*Exercise brief*
Respond with exact copies of the lines running from the line that contains "Mask anything matching" to the end of the material.
*** Block opens ***
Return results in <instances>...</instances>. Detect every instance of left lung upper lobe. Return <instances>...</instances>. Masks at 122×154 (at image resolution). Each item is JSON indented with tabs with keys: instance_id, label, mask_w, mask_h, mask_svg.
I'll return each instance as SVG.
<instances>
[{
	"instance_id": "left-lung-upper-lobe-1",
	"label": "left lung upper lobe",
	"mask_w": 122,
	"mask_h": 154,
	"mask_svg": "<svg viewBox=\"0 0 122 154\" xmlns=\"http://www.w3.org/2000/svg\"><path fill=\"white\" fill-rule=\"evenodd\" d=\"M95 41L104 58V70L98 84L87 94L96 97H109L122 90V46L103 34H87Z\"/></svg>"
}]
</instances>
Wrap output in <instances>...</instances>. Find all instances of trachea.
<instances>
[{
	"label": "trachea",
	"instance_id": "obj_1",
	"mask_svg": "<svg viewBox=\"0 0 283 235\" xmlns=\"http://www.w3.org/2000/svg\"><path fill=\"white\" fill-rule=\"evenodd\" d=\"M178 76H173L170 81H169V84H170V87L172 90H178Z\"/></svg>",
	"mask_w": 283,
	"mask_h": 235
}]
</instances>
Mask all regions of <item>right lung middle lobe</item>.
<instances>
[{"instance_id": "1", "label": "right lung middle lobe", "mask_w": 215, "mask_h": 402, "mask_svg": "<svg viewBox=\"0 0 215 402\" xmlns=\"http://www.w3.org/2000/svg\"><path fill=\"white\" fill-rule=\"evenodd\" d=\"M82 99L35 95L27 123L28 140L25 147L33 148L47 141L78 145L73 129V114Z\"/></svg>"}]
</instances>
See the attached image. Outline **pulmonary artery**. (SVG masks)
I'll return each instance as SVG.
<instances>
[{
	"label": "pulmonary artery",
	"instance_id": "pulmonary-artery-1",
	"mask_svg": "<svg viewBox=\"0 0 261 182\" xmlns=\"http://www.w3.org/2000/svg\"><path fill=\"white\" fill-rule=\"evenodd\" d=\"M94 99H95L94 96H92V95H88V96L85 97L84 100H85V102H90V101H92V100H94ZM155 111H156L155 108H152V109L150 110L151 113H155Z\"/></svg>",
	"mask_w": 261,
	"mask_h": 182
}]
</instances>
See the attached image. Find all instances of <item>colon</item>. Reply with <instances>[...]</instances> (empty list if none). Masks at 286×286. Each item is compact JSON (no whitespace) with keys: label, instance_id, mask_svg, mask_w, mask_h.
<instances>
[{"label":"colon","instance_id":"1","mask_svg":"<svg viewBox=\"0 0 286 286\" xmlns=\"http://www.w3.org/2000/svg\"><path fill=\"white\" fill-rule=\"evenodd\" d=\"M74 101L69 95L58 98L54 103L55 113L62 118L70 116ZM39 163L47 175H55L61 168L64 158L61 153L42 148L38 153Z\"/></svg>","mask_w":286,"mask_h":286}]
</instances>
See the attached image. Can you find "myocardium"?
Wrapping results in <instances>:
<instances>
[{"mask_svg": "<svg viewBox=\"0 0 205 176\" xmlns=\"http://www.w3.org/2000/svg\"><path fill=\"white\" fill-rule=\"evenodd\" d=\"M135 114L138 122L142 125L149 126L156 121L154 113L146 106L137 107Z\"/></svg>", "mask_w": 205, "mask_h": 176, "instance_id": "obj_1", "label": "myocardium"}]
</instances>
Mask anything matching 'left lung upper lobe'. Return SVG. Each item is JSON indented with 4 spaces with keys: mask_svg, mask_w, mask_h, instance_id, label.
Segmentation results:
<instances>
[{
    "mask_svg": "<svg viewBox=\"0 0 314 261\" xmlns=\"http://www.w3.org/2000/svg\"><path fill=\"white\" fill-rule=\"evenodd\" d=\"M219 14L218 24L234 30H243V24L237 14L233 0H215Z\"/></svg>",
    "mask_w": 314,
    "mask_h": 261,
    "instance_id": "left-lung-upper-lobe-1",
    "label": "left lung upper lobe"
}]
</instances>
*** Block closes ***
*Result of the exercise*
Mask anything matching 'left lung upper lobe'. Return SVG. Each item is JSON indented with 4 spaces with keys: mask_svg, mask_w, mask_h, instance_id, label.
Segmentation results:
<instances>
[{
    "mask_svg": "<svg viewBox=\"0 0 314 261\" xmlns=\"http://www.w3.org/2000/svg\"><path fill=\"white\" fill-rule=\"evenodd\" d=\"M219 14L218 24L234 30H243V24L237 14L233 0H215Z\"/></svg>",
    "mask_w": 314,
    "mask_h": 261,
    "instance_id": "left-lung-upper-lobe-1",
    "label": "left lung upper lobe"
}]
</instances>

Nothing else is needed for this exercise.